The answer to this question depends on a variety of factors. Fortunately, we have a formula you can apply that will sort out these factors and help you nail down how much bandwidth you need to support the traffic on your site. Armed with this information you can evaluate offers from different hosting companies, dismissing those that try to sell you more bandwidth than you need.

The Bandwidth Formula

As long as you do not provide file downloads from your website, the following formula will tell you how much bandwidth you need:

Daily visitors x Daily page views x Average page size x 31 x Tolerance number

The method gets a little more complicated if your website does contain downloadable content, but is still a reasonably straightforward equation. If your school math is rusty, remember that you have to solve the formulas in the brackets first!

(Daily visitors x Daily page views x Average page size) + (Daily file downloads x Average file size) x 31 x Tolerance number

Finding Your Bandwidth Number

We have created the following table that you can reproduce to help you come up with the correct variables in the formula. We have also included example numbers that we will use to revisit the equation at the end.

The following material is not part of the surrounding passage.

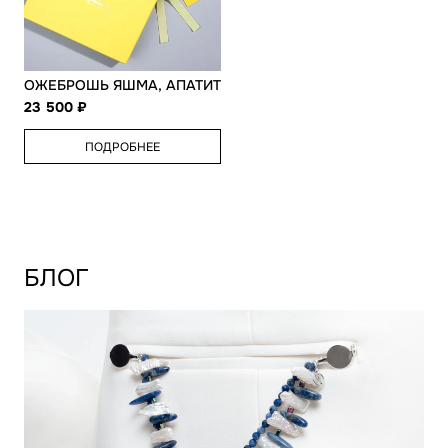
ОЖЕБРОШЬ ЯШМА, АПАТИТ
23 500
ПОДРОБНЕЕ
БЛОГ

Element What it Means Number (Our Example, Populate this with Your Numbers)
 Daily visitors (average) The number of daily visitors you expect your site to have.  Calculate an average across the month.  Do not over-complicate it and work it out day-by-day.  200
 Daily page views (average)  Again, calculate an average projection across the month.  650
 Average page size  What is the average size of your pages, all things included, in KB.  60
 Daily file downloads (average)  How many times will content be downloaded from your site on a regular basis regarding additional data independent of your web pages?  10
 Average downloaded file size  How big is the common file you can download from your site?  Err on the side of caution and always go bigger if in doubt.  Measure this in KB, too.  850
 Tolerance number  This is your ‘room for error.’  If ‘1’ is your estimate, make this number 1.33, or 1.5, depending on how confident you are in your projections.  If you believe your site may grow quickly, aim for a higher number.  2


In case you are wondering, the “31” in the formula refers to the maximum number of days in a month.  Most hosting companies calculate bandwidth allowance on a monthly basis, so we take the numbers and multiply them by 31.

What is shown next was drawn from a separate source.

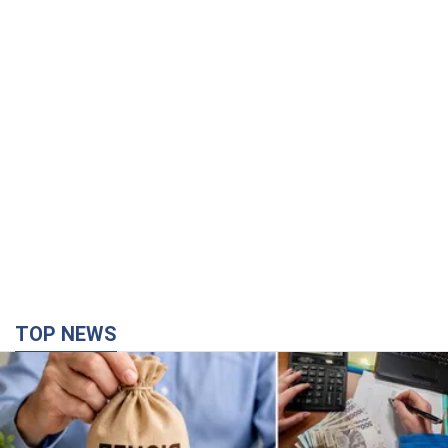
TOP NEWS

DO NOT MISCALCULATE: Double check every number your input. If your calculation is too small, you may find yourself with only a fraction of the bandwidth you require. If it is too high, you may end up paying unnecessarily for the bandwidth you do not need. Remember, too, that most hosting companies will offer bandwidth based on GB per month, so be sure to convert the number from KB to GB.

The Solution

This is what our hypothetic website would need:


(Daily visitors [200] x Daily page views [650] x Average page size [60]) + (Daily file downloads [10] x Average downloaded file [850]) x 31 x 2

Simplified, this gives us:

7,800,000 + 8500 x 31 x 2

The answer is a rather huge-looking 484,127,800KB, which converts to about 462GB, the exact bandwidth requirement for that website.

Choosing Your Solution

Bear in mind that a number such as the one above represents the bandwidth requirements for a reasonably sized site turning over a good sum of money [generating a good amount of revenue?]. A small business might only require up to 5GB, if that when the website is first launched. It is also unlikely that when you first get started, you will have much content to download. However, this is still a great equation to keep in mind when projecting costs as your business — and traffic levels — grow.

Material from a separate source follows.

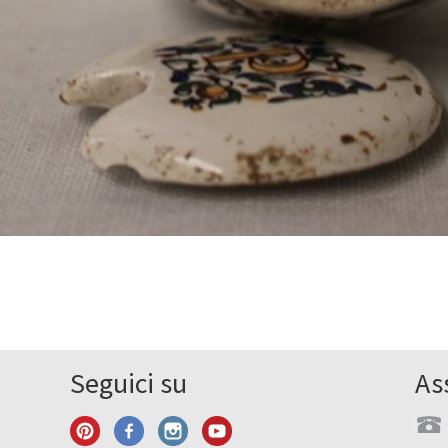
Seguici su
As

Unlimited Bandwidth versus Unmetered Bandwidth

Now, let’s clear up that point we mentioned earlier: Offers of unlimited bandwidth. Many web-hosting companies will offer unlimited bandwidth as part of their hosting package, a very attractive offer at face value.  Unmetered bandwidth, on the other hand, is a much more transparent offer. The web hosting company is telling you they do not measure your bandwidth usage; you simply pay the agreed rate and use what you need.